Current_JIEDDO_Logo1

We cannot tell you the full range of JIEDDO initiatives funded to fulfill this goal because year after year government oversight investigations have been stymied by the lack of transparency, with the Government Accountability Office (GAO) saying in 2010 that JIEDDO had not yet developed a means for reliably measuring the overall effectiveness of its efforts and investments to combat IEDs. As recently as a year ago, GAO complained again that it could not study the "universe" of counter-IED programs at the Department of Defense because JIEDDO "does not consistently record and track this data."

According to a report by the Center for Public Integrity in 2012, JIEDDO went from a staff of 360 in 2006 to a "monster" of 1,900 personnel – many of them contractors from the usual Beltway Banditry that’s been feasting upon the multi-billion dollar budget for years. One would think they have the resources to pull together a working database. But in a scathing McClatchy News/Center for Public Integrity report in 2011 called "The Manhattan Project that Bombed," it was suggested – by GAO – that perhaps JIEDDO purposefully ignored certain data, because "they would not demonstrate effectiveness."

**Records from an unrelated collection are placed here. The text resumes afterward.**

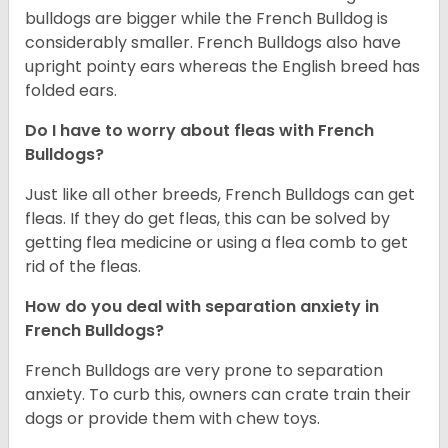
bulldogs are bigger while the French Bulldog is
considerably smaller. French Bulldogs also have
upright pointy ears whereas the English breed has
folded ears.
Do I have to worry about fleas with French
Bulldogs?
Just like all other breeds, French Bulldogs can get
fleas. If they do get fleas, this can be solved by
getting flea medicine or using a flea comb to get
rid of the fleas.
How do you deal with separation anxiety in
French Bulldogs?
French Bulldogs are very prone to separation
anxiety. To curb this, owners can crate train their
dogs or provide them with chew toys.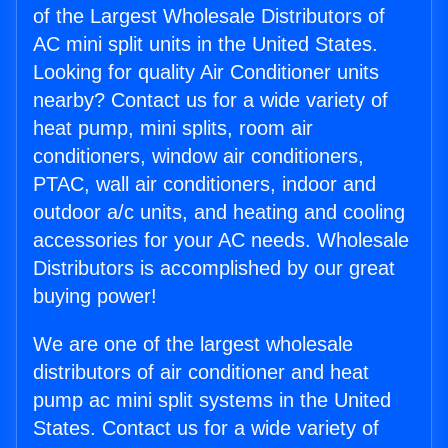
of the Largest Wholesale Distributors of
AC mini split units in the United States.
Looking for quality Air Conditioner units
nearby? Contact us for a wide variety of
heat pump, mini splits, room air
conditioners, window air conditioners,
PTAC, wall air conditioners, indoor and
outdoor a/c units, and heating and cooling
accessories for your AC needs. Wholesale
Distributors is accomplished by our great
buying power!
We are one of the largest wholesale
distributors of air conditioner and heat
pump ac mini split systems in the United
States. Contact us for a wide variety of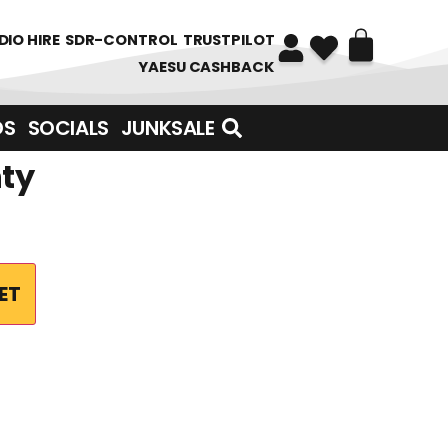
DIO HIRE
SDR-CONTROL
TRUSTPILOT
YAESU CASHBACK
DS
SOCIALS
JUNKSALE
nty
ET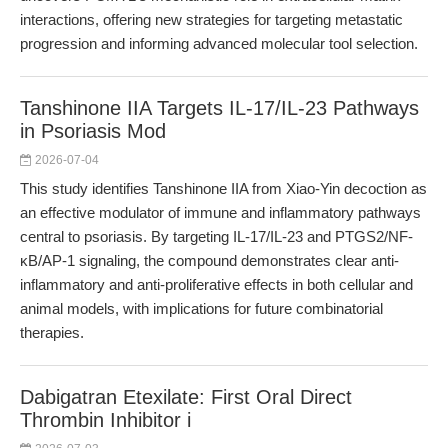
interactions, offering new strategies for targeting metastatic
progression and informing advanced molecular tool selection.
Tanshinone IIA Targets IL-17/IL-23 Pathways
in Psoriasis Mod
2026-07-04
This study identifies Tanshinone IIA from Xiao-Yin decoction as
an effective modulator of immune and inflammatory pathways
central to psoriasis. By targeting IL-17/IL-23 and PTGS2/NF-
κB/AP-1 signaling, the compound demonstrates clear anti-
inflammatory and anti-proliferative effects in both cellular and
animal models, with implications for future combinatorial
therapies.
Dabigatran Etexilate: First Oral Direct
Thrombin Inhibitor i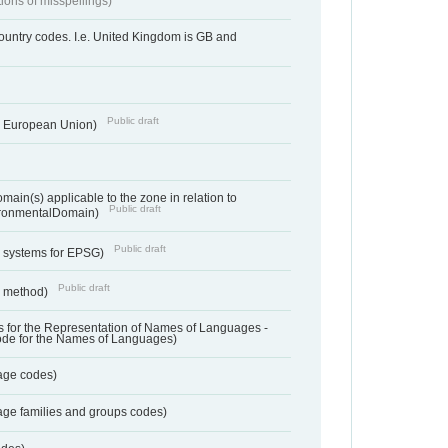
tions of misspellings)
country codes. I.e. United Kingdom is GB and
Public draft
he European Union)
ain(s) applicable to the zone in relation to
Public draft
ronmentalDomain)
Public draft
e systems for EPSG)
Public draft
n method)
 for the Representation of Names of Languages -
ode for the Names of Languages)
age codes)
age families and groups codes)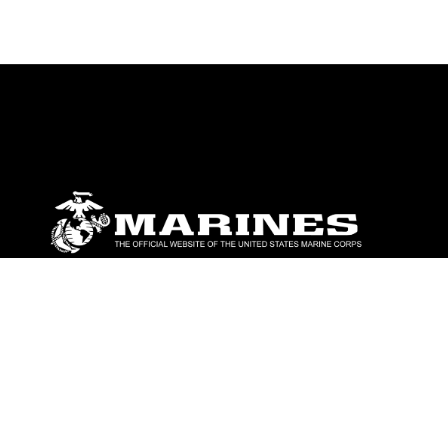
ABOUT
Units
News
Photos
Leaders
Marines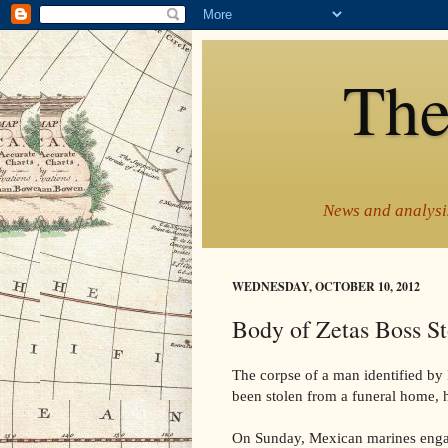
The
News and analysis
WEDNESDAY, OCTOBER 10, 2012
Body of Zetas Boss S
The corpse of a man identified by
been stolen from a funeral home, h
On Sunday, Mexican marines engage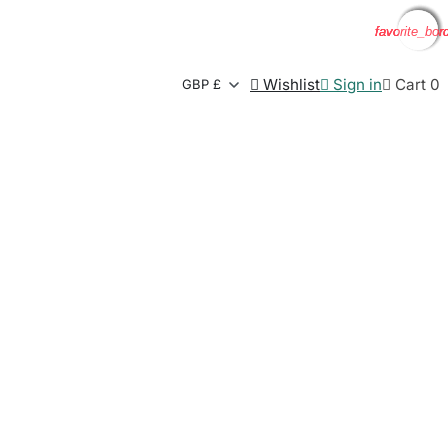
favorite_bor
favorite_bor
favorite_bor
favorite_bor

Wishlist

Sign in

Cart
0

Well, we can tell you what we do know about JIEDDO’s effectiveness: IED’s remain the most potent killer of soldiers and civilians on the battlefield in Afghanistan today. Ironically, it’s a JIEDDO spokesman in the field in Afghanistan who told reporters as recently as July 25 that "insurgents are able to invest more time in preparing and staging an attack, and when we see an effective attack, it tends to be more lethal to our forces.” Meanwhile, JIEDDO says attacks on coalition troops from April to June were down 17 percent from the same period last year. Imagine, only 4,092 attacks (we’re assuming this means incidents, including detonated and non-detonated IEDs) in three months, according to longtime USA Today reporter Tom Vanden Brook. But get this – IED attacks on Afghan soldiers and police went up 93 percent in the same period. This is a no-brainer: international forces have not only been shrinking in size because of the drawdown, but they’ve been letting Afghans take the lead against the IED-savvy insurgency. Thus, their casualty rate has skyrocketed over the last year.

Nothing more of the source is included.